## Task to carry out
Report each line of the records below that holds the word "toggle".

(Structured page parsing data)
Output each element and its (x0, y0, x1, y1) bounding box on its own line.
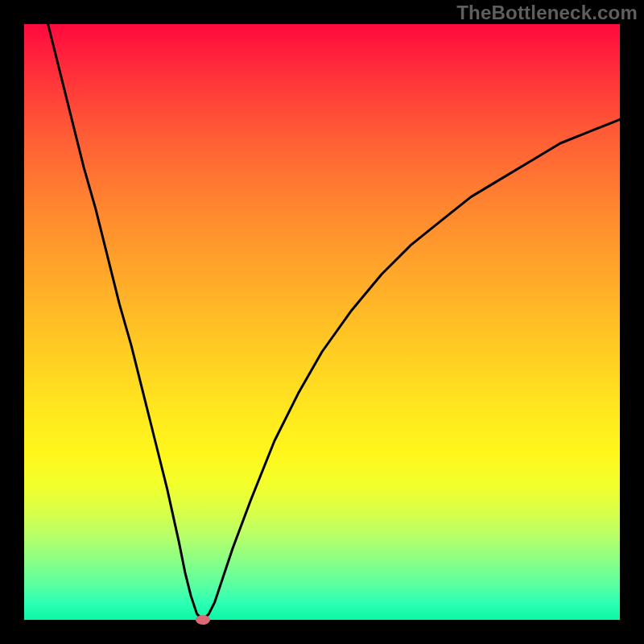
curve-svg (24, 24, 620, 620)
watermark-text: TheBottleneck.com (456, 2, 638, 24)
chart-frame: TheBottleneck.com (0, 0, 644, 644)
plot-area (24, 24, 620, 620)
bottleneck-curve-path (48, 24, 620, 620)
optimal-marker (196, 615, 210, 625)
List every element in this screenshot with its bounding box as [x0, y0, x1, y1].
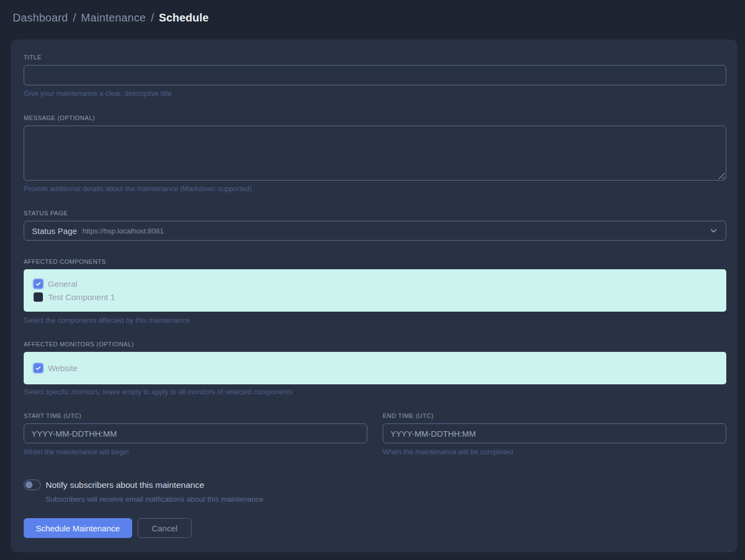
status-page-selected-name: Status Page	[32, 226, 77, 236]
start-time-field: START TIME (UTC) When the maintenance wi…	[24, 412, 367, 455]
end-time-label: END TIME (UTC)	[383, 412, 726, 420]
monitor-option-label: Website	[48, 363, 78, 373]
start-time-help-text: When the maintenance will begin	[24, 448, 367, 455]
checkbox-general[interactable]	[34, 279, 43, 289]
component-option-test-component-1[interactable]: Test Component 1	[34, 290, 716, 303]
title-field: TITLE Give your maintenance a clear, des…	[24, 54, 726, 97]
start-time-label: START TIME (UTC)	[24, 412, 367, 420]
status-page-selected-url: https://hsp.localhost:8081	[83, 227, 164, 235]
chevron-down-icon	[709, 226, 718, 235]
title-input[interactable]	[24, 65, 726, 85]
monitor-option-website[interactable]: Website	[34, 361, 716, 374]
schedule-maintenance-panel: TITLE Give your maintenance a clear, des…	[11, 40, 737, 552]
affected-components-listbox: General Test Component 1	[24, 269, 726, 312]
check-icon	[35, 365, 41, 371]
start-time-input[interactable]	[24, 423, 367, 443]
component-option-label: Test Component 1	[48, 292, 115, 302]
affected-monitors-listbox: Website	[24, 352, 726, 384]
message-textarea[interactable]	[24, 126, 726, 181]
affected-components-help-text: Select the components affected by this m…	[24, 317, 726, 324]
notify-subscribers-label: Notify subscribers about this maintenanc…	[46, 480, 204, 490]
notify-subscribers-toggle[interactable]	[24, 480, 41, 490]
schedule-maintenance-button[interactable]: Schedule Maintenance	[24, 518, 132, 538]
component-option-label: General	[48, 279, 77, 289]
status-page-label: STATUS PAGE	[24, 210, 726, 217]
affected-monitors-field: AFFECTED MONITORS (OPTIONAL) Website Sel…	[24, 341, 726, 395]
affected-monitors-help-text: Select specific monitors; leave empty to…	[24, 388, 726, 395]
message-field: MESSAGE (OPTIONAL) Provide additional de…	[24, 115, 726, 192]
form-actions: Schedule Maintenance Cancel	[24, 518, 726, 538]
affected-components-label: AFFECTED COMPONENTS	[24, 258, 726, 265]
breadcrumb-separator: /	[151, 12, 154, 24]
toggle-knob	[25, 481, 32, 488]
title-help-text: Give your maintenance a clear, descripti…	[24, 90, 726, 97]
time-range-row: START TIME (UTC) When the maintenance wi…	[24, 412, 726, 455]
message-label: MESSAGE (OPTIONAL)	[24, 115, 726, 122]
end-time-field: END TIME (UTC) When the maintenance will…	[383, 412, 726, 455]
affected-monitors-label: AFFECTED MONITORS (OPTIONAL)	[24, 341, 726, 348]
breadcrumb-item-dashboard[interactable]: Dashboard	[13, 12, 68, 24]
message-help-text: Provide additional details about the mai…	[24, 185, 726, 192]
checkbox-website[interactable]	[34, 363, 43, 373]
checkbox-test-component-1[interactable]	[34, 292, 43, 302]
breadcrumb-item-maintenance[interactable]: Maintenance	[81, 12, 146, 24]
component-option-general[interactable]: General	[34, 277, 716, 290]
notify-subscribers-block: Notify subscribers about this maintenanc…	[24, 480, 726, 503]
status-page-field: STATUS PAGE Status Page https://hsp.loca…	[24, 210, 726, 241]
end-time-help-text: When the maintenance will be completed	[383, 448, 726, 455]
cancel-button[interactable]: Cancel	[138, 518, 192, 538]
end-time-input[interactable]	[383, 423, 726, 443]
breadcrumb: Dashboard / Maintenance / Schedule	[13, 12, 209, 24]
notify-subscribers-help-text: Subscribers will receive email notificat…	[46, 495, 726, 503]
breadcrumb-separator: /	[73, 12, 77, 24]
status-page-select[interactable]: Status Page https://hsp.localhost:8081	[24, 221, 726, 241]
affected-components-field: AFFECTED COMPONENTS General Test Compone…	[24, 258, 726, 324]
breadcrumb-item-schedule: Schedule	[159, 12, 209, 24]
check-icon	[35, 281, 41, 287]
top-bar: Dashboard / Maintenance / Schedule	[0, 0, 745, 29]
title-label: TITLE	[24, 54, 726, 61]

## Task response
notify-subscribers-toggle[interactable]	[24, 480, 41, 490]
toggle-knob	[25, 481, 32, 488]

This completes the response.